Today President Obama signs the $787 billion dollar economic stimulus package. The plan calls for a wide range of interventions aimed at reviving our nation's struggling economy.
The plan calls for major infrastucture investments, aid to state governments, and tax breaks for working Americans and corporations. At $787 billion, the amount works out to about $2,600 for US citizen. That doesn't sound like much. So government leaders have been working to decide how best to target the resource.
A major priority for the stimulus plan is jobs. Whether job creation or job preservation. President Obama states the plan will generate approximately 3.5 million jobs. Second on the priority list is housing. The third leg is infrastructure.

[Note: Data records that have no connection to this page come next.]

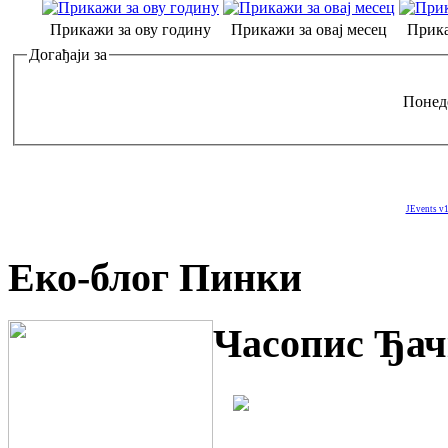
Прикажи за ову годину
Прикажи за овај месец
Прика
Догађаји за
Понеде
JEvents v1
Еко-блог Пинки
Часопис Ђач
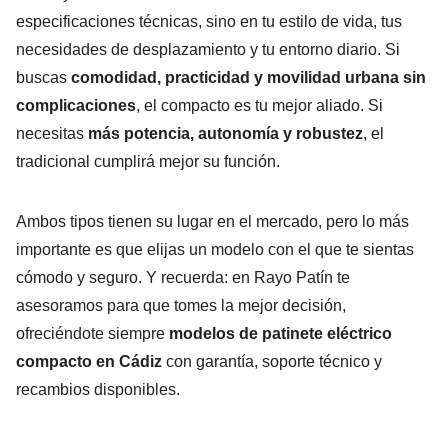
especificaciones técnicas, sino en tu estilo de vida, tus
necesidades de desplazamiento y tu entorno diario. Si
buscas
comodidad, practicidad y movilidad urbana sin
complicaciones
, el compacto es tu mejor aliado. Si
necesitas
más potencia, autonomía y robustez
, el
tradicional cumplirá mejor su función.
Ambos tipos tienen su lugar en el mercado, pero lo más
importante es que elijas un modelo con el que te sientas
cómodo y seguro. Y recuerda: en Rayo Patín te
asesoramos para que tomes la mejor decisión,
ofreciéndote siempre
modelos de patinete eléctrico
compacto en Cádiz
con garantía, soporte técnico y
recambios disponibles.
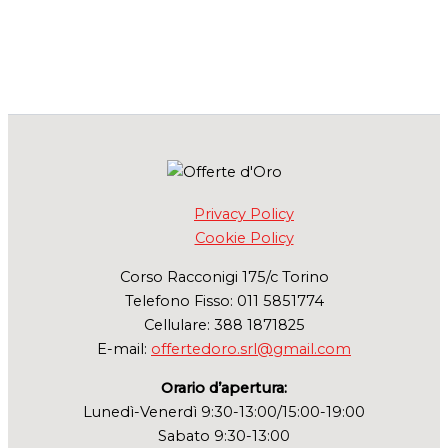
Privacy Policy
Cookie Policy
Corso Racconigi 175/c Torino
Telefono Fisso: 011 5851774
Cellulare: 388 1871825
E-mail:
offertedoro.srl@gmail.com
Orario d’apertura:
Lunedì-Venerdì 9:30-13:00/15:00-19:00
Sabato 9:30-13:00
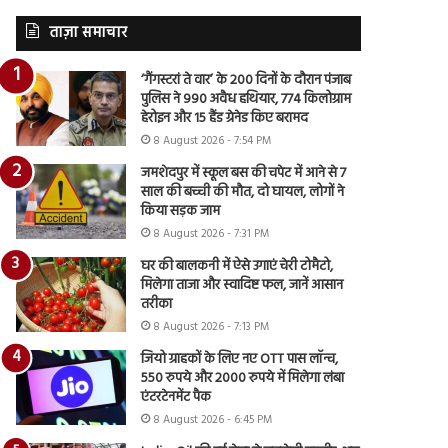
ताज़ा समाचार
‘गैंगस्टरां ते वार’ के 200 दिनों के दौरान पंजाब
पुलिस ने 990 अवैध हथियार, 774 किलोग्राम
हेरोइन और 15 हैंड ग्रेनेड किए बरामद
8 August 2026 - 7:54 PM
जमशेदपुर में स्कूल बस की चपेट में आने से 7
साल की बच्ची की मौत, दो घायल, लोगों ने
किया सड़क जाम
8 August 2026 - 7:31 PM
घर की बालकनी में ऐसे उगाएं चेरी टोमैटो,
मिलेगा ताजा और स्वादिष्ट फल, जानें आसान
तरीका
8 August 2026 - 7:13 PM
जियो ग्राहकों के लिए नए OTT पास लॉन्च,
550 रुपये और 2000 रुपये में मिलेगा लंबा
एंटरटेनमेंट पैक
8 August 2026 - 6:45 PM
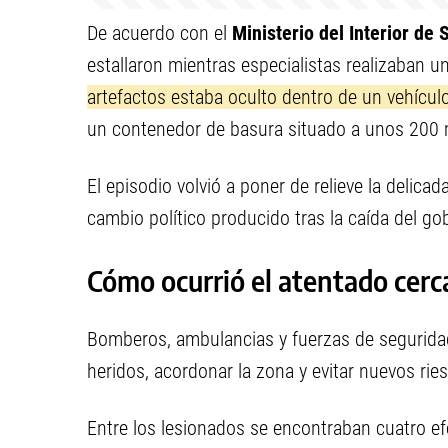
De acuerdo con el
Ministerio del Interior de S
estallaron mientras especialistas realizaban u
artefactos estaba oculto dentro de un vehícul
un contenedor de basura situado a unos 200 
El episodio volvió a poner de relieve la delicad
cambio político producido tras la caída del g
Cómo ocurrió el atentado cerc
Bomberos, ambulancias y fuerzas de seguridad 
heridos, acordonar la zona y evitar nuevos ri
Entre los lesionados se encontraban cuatro efe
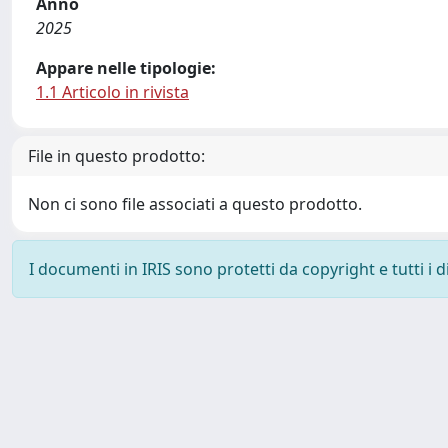
Anno
2025
Appare nelle tipologie:
1.1 Articolo in rivista
File in questo prodotto:
Non ci sono file associati a questo prodotto.
I documenti in IRIS sono protetti da copyright e tutti i di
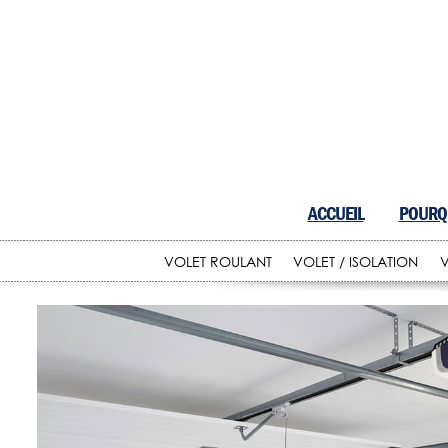
ACCUEIL
POURQU
VOLET ROULANT
VOLET / ISOLATION
V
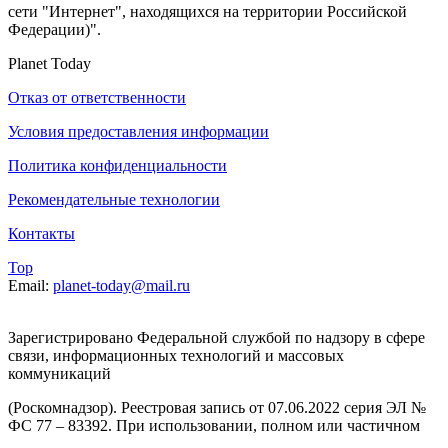
сети "Интернет", находящихся на территории Российской
Федерации)".
Planet Today
Отказ от ответственности
Условия предоставления информации
Политика конфиденциальности
Рекомендательные технологии
Контакты
Top
Email:
planet-today@mail.ru
Зарегистрировано Федеральной службой по надзору в сфере
связи, информационных технологий и массовых
коммуникаций
(Роскомнадзор). Реестровая запись от 07.06.2022 серия ЭЛ №
ФС 77 – 83392. При использовании, полном или частичном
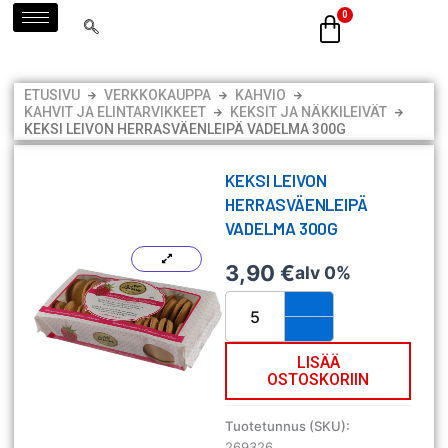
Siirry
sisältöön
ETUSIVU
VERKKOKAUPPA
KAHVIO
KAHVIT JA ELINTARVIKKEET
KEKSIT JA NÄKKILEIVÄT
KEKSI LEIVON HERRASVÄENLEIPÄ VADELMA 300G
KEKSI LEIVON
HERRASVÄENLEIPÄ
VADELMA 300G
3,90
€
alv 0%
Keksi
Leivon
Herrasväenleipä
vadelma
LISÄÄ
OSTOSKORIIN
300g
määrä
Tuotetunnus (SKU):
269326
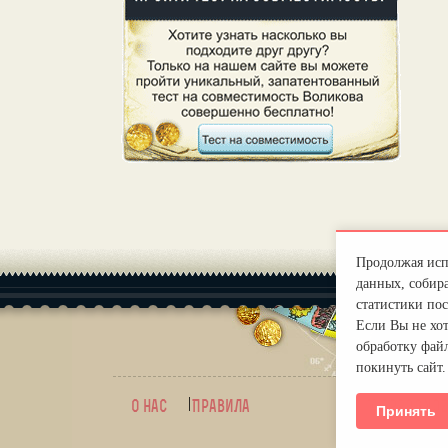
Продолжая испо
данных, собира
статистики пос
Если Вы не хо
обработку файл
покинуть сайт
|
О нас
Правила
mirprogno
Принять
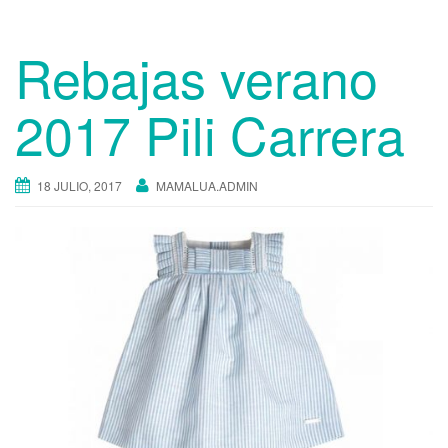
Rebajas verano
2017 Pili Carrera
18 JULIO, 2017
MAMALUA.ADMIN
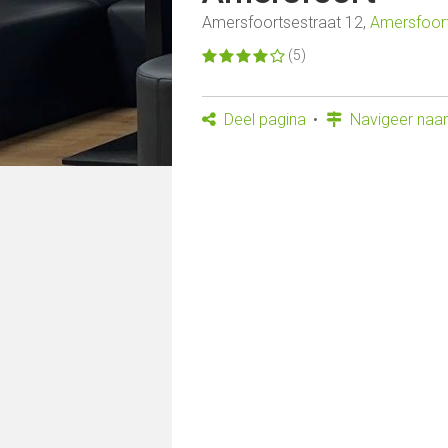
Amersfoortsestraat 12,
Amersfoor
(5)
Deel pagina
Navigeer naar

The nation's housing market is in trouble, with millions of foreclosures and declining property values. St. Louis is one of the nation's major centers for automobile manufacturing. The future of the US auto industry looms large in determing the direction of our region's economy. For years' we've had a national call to rebuild our nation's aging infrastructure, and contained in the stimulus plan is billions for new light rails, road construction, and education projects. So what about St. Louis?
At about 3,000,000 (give or take), the St. Louis region has about 1% of the US population. If we receive a prorata share of the stimulus plan, our region would realize $7.87 billion in stimulus help.
With the City of St. Louis having about 1/10 of the region's population, the city would see about $787 million in help (thanks to a reader for correcting this amount). However, knowing that things won't be doled out on a prorata basis, there's likely going to be a substantially larger amount of funding coming to St. Louis for local stimulus efforts.
The National League of Cities has made the case for projects to managed at the local, not state level. They are working to get the help to the project locations more quickly. St. Louis submitted a proposal for local priorities as part of the League of Cities request. The package included light rail and multiple public infrastructure investments.
A website, "Stimulus Watch", details proposed economic stimulus spending. St. Louis has a request in the amount of $2.45 billion pending. The breakdown is available here. The site is interactive and allows visitors to vote on individual projects.
Knowing that stabilizing housing markets, building new infrastructure, and providing for job creation and preservation are the nation's top goals of the stimulus plan, what projects would you like to see prioritized in St. Louis?